Start of EXTRACTED ENTRIES

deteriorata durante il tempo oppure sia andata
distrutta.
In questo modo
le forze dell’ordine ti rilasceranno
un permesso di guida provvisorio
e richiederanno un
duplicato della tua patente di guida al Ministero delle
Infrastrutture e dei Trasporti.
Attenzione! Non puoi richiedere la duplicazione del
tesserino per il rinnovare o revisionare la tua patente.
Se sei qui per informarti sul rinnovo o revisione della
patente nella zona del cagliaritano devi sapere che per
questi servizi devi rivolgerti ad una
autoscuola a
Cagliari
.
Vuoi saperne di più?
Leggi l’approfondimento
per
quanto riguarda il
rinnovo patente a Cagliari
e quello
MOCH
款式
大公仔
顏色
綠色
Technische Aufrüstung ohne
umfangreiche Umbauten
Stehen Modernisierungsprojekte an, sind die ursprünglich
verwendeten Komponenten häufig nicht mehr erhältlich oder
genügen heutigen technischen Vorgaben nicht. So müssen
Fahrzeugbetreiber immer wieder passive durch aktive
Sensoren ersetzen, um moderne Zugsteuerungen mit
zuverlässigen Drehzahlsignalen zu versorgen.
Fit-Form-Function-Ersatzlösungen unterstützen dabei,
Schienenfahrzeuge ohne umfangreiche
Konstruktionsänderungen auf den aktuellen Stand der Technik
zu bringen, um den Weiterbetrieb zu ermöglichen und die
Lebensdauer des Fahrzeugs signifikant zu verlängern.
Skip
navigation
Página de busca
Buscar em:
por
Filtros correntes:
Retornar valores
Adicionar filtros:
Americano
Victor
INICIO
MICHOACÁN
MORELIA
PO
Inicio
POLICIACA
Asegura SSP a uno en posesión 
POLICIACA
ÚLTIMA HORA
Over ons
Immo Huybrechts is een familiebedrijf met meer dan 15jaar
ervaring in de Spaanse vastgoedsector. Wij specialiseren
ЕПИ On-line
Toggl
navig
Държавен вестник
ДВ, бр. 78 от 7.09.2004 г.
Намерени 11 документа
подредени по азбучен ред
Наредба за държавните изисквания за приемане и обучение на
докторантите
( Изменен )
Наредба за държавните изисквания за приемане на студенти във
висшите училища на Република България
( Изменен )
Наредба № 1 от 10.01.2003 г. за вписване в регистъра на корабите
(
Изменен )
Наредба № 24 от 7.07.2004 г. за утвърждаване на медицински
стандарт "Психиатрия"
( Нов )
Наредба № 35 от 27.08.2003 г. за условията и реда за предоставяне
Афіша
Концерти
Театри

End of EXTRACTED ENTRIES
Start of EXTRACTED ENTRIES

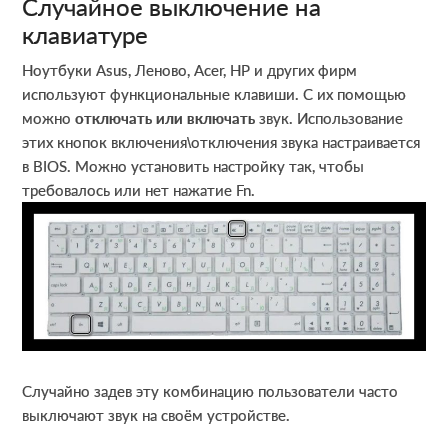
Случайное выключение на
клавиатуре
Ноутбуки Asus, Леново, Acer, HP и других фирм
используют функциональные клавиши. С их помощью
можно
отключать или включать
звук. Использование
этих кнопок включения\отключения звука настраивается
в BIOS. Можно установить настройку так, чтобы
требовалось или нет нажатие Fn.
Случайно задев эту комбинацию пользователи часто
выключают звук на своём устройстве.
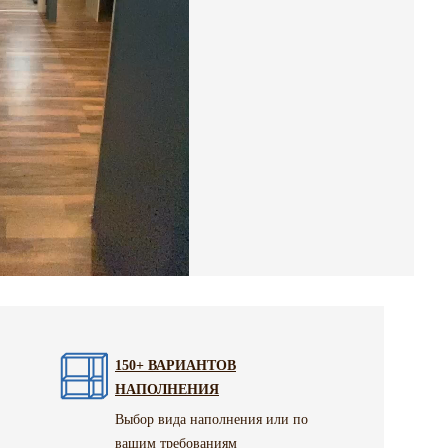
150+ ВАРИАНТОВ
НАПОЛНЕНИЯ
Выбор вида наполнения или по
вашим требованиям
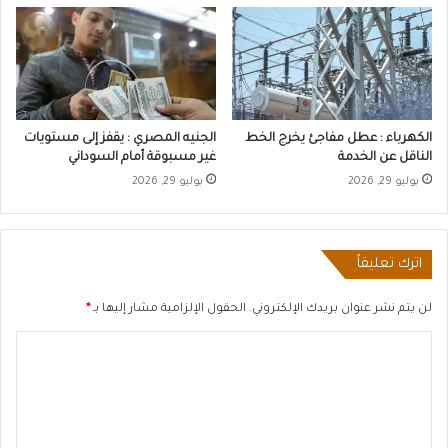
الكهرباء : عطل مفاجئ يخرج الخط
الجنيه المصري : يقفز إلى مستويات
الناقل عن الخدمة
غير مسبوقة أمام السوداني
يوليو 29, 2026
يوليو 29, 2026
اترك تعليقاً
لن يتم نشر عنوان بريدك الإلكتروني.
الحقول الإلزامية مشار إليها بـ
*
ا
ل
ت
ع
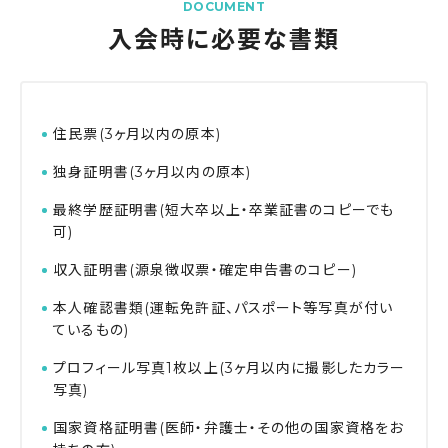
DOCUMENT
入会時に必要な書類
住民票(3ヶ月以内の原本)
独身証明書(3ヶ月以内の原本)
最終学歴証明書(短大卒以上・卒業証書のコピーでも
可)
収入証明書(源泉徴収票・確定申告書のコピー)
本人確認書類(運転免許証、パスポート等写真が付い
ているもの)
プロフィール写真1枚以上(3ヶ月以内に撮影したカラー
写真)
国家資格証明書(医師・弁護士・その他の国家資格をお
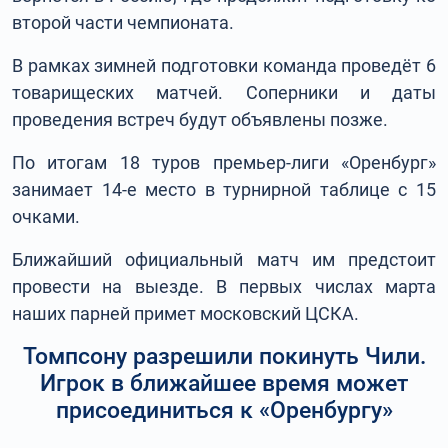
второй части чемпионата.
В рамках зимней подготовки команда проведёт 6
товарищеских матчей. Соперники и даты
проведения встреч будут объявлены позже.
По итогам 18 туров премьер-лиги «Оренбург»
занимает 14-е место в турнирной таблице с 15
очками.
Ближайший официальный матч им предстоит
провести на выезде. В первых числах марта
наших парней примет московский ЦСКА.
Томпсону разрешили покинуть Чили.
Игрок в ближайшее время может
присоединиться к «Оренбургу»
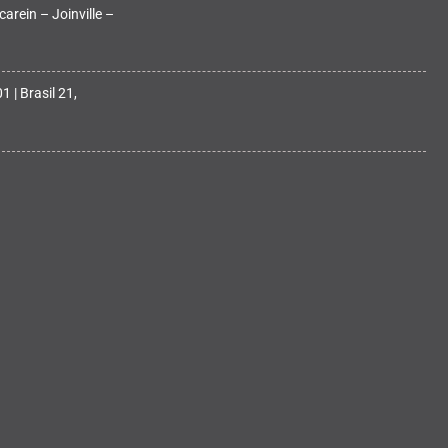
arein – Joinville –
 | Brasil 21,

End of EXTRACTED ENTRIES
Start of EXTRACTED ENTRIES

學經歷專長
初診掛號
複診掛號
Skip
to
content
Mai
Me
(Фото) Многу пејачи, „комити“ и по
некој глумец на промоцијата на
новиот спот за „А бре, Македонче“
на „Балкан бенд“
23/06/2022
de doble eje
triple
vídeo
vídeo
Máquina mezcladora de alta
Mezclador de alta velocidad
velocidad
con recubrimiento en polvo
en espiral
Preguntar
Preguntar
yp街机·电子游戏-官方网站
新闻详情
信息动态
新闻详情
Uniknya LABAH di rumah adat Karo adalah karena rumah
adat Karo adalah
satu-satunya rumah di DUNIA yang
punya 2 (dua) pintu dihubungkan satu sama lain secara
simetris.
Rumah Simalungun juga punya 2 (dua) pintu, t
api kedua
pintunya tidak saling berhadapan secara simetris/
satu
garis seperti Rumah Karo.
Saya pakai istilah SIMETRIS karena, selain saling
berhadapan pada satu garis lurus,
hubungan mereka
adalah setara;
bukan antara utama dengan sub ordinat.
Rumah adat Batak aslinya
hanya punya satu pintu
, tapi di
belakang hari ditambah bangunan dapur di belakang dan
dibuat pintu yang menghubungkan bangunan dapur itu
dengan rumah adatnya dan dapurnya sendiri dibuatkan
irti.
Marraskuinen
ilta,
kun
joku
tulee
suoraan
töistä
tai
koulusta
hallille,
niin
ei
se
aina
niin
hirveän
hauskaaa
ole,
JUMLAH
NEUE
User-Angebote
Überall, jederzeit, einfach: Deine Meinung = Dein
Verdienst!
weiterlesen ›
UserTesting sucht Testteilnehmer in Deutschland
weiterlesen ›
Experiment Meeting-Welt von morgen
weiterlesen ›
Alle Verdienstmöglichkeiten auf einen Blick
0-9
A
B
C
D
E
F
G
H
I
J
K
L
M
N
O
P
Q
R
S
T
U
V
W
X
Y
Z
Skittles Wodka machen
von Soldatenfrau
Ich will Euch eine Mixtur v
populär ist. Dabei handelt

End of EXTRACTED ENTRIES

● TASK TO CARRY OUT
Only the lines above from the one with "Attenzione! Non puoi" through the one with "quanto riguarda il" should be duplicated, character for character.

● RESULT BELOW
Attenzione! Non puoi richiedere la duplicazione del
tesserino per il rinnovare o revisionare la tua patente.
Se sei qui per informarti sul rinnovo o revisione della
patente nella zona del cagliaritano devi sapere che per
questi servizi devi rivolgerti ad una
autoscuola a
Cagliari
.
Vuoi saperne di più?
Leggi l’approfondimento
per
quanto riguarda il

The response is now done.